1936

« Staline défend non pas des idées progressives, mais les privilèges de caste de la nouvelle couche sociale, de la bureaucratie soviétique, qui, depuis longtemps déjà, est devenue un frein au développement socialiste de l'U.R.S.S. Il est impossible de défendre ces privilèges par les méthodes de la démocratie prolétarienne ; on ne peut les défendre qu'à l'aide de falsifications, de calomnies et d'une sanglante répression. »

Lev Sedov

Le livre rouge du procès de Moscou

Quelle avait été la réalité ?

Après avoir écrasé en 1927-1928 l'opposition de gauche, Staline, qui avait nié jusqu'alors la possibilité de l'industrialisation, de la collectivisation, de l'économie planifiée en général, fit un tournant à gauche. La nouvelle politique économique de Staline, extrêmement contradictoire, chaotique et menée suivant des méthodes purement bureaucratiques, fut formée de lambeaux pris à la plate-forme de l'opposition de gauche. Aussi, c'est avec une exaspération d'autant plus grande que Staline dirigea le feu de la répression contre les partisans de cette plate-forme. Le tournant de Staline à gauche (plus le renforcement de la répression) conduisit en 1929 à un désarroi dans les rangs de l'opposition de gauche. L'industrialisation et la collectivisation entreprises ouvraient de nouvelles possibilités et de nouvelles perspectives. Dans ces conditions, de nombreux oppositionnels furent enclins à considérer avec indulgence le régime bureaucratique qui allait se renforçant ; Ils furent emportés par une vague de capitulations. Il y eut parmi eux Radek, Préobrajenski, I.N. Smirnov, Mratchkovski, Ter-Vaganian, Dreitzer, etc.
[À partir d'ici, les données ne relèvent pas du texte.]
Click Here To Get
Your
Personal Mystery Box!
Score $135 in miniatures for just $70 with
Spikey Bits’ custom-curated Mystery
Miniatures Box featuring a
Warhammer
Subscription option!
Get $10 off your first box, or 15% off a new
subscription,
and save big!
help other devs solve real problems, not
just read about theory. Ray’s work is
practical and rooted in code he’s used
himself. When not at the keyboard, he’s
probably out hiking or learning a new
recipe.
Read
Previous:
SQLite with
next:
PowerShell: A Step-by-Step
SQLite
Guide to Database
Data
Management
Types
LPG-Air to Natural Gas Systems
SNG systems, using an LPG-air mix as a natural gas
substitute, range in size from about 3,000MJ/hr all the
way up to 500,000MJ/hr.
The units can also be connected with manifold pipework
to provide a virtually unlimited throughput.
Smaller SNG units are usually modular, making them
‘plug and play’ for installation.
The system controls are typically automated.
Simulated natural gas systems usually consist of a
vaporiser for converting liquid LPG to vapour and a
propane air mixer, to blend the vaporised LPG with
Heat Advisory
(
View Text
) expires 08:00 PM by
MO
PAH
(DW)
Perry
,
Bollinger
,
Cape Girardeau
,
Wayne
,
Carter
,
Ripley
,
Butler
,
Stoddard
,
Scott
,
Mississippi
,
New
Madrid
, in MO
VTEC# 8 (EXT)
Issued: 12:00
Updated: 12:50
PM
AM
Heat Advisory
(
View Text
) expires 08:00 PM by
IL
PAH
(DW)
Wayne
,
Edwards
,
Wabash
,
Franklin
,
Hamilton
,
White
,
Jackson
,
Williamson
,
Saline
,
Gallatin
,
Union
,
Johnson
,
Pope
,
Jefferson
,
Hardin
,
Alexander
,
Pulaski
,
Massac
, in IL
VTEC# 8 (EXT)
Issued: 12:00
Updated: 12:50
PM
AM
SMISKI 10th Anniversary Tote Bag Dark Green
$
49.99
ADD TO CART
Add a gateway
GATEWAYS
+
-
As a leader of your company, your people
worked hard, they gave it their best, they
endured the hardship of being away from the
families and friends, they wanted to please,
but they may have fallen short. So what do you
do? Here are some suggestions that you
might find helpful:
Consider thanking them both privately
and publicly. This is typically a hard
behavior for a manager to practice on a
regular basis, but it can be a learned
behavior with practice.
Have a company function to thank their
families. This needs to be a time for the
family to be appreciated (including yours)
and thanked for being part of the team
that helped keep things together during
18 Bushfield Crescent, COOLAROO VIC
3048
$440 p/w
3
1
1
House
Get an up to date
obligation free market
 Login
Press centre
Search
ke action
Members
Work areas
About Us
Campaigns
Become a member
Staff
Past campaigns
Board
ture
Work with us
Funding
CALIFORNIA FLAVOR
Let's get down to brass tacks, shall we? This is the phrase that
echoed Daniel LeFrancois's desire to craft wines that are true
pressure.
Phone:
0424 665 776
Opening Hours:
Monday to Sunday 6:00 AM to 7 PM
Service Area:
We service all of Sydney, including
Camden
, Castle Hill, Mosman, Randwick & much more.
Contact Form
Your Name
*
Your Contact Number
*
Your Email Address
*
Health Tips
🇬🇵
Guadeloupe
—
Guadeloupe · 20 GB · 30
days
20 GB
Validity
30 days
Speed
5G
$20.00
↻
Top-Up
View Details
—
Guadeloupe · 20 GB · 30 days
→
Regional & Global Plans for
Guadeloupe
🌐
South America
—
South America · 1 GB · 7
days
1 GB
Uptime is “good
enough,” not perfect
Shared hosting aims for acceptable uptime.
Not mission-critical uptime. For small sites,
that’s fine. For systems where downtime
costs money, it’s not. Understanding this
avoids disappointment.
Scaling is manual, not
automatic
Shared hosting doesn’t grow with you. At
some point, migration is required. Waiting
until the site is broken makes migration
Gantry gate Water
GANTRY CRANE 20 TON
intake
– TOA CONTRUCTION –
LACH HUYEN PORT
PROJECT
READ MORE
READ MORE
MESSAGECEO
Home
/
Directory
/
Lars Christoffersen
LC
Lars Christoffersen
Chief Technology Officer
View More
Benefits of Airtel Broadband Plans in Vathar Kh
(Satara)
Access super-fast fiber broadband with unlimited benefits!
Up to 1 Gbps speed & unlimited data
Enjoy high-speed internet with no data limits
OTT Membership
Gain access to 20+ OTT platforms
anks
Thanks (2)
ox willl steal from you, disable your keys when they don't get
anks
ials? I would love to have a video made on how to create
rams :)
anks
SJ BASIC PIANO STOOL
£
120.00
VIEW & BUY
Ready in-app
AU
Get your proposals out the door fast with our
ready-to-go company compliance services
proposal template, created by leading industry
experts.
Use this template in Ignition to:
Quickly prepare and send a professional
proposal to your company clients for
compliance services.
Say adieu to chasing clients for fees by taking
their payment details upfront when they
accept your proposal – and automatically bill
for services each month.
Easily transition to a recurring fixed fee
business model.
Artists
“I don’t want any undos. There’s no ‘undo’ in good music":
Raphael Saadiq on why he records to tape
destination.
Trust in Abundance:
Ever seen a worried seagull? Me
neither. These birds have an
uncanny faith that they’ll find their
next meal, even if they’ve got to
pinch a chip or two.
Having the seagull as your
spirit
Les années suivantes (1930-1932) furent les années d'une direction bureaucratique, incontrôlée, de l'économie par les sommets stalinistes, qui menèrent rapidement le pays à une très grave crise économique et politique. Cette crises prit des formes particulièrement aiguës en 1932. L'abolition administrative des classes à la campagne et la collectivisation « intégrale » forcée avaient radicalement ruiné l'agriculture. Dans l'économie soviétique, les disproportions avait pris des dimensions extraordinaires : entre l'industrie et l'agriculture et à l'intérieur de l'industrie, niveau catastrophique de la qualité, absence de produits de consommation, inflation, désorganisation complète des transports. La situation matérielle des masses empirait sans cesse. La disette devenait famine. Des millions d'ouvriers nouveaux manquaient de logis, végétaient dans des baraques, souvent sans lumière, dans le froid, dans la saleté. A travers le pays passait une épidémie de typhus exanthématique telle qu'il n'y en avait pas eu depuis la guerre civile. La lassitude générale et le mécontentement commençaient à se manifester au grand jour. Les ouvriers recouraient de plus en plus fréquemment à la grève : à Ivanovo-Voznessensk, il y eut de grands mouvments parmi les ouvriers. Des kolkhoziens défendirent les armes à la main leur récolte et leurs biens contre les paysans non-collectivisés. Dans le Caucase et le Kouban sévissait une petite guerre civile permanente. Le trouble, le mécontentement et la méfiance croissants à l'égard de la direction s'infiltraient aussi dans l'appareil. On pouvait entendre de tous côtés, parmi les vieux bolchéviks, les ouvriers, les jeunes communistes, que Staline menait le pays à la ruine.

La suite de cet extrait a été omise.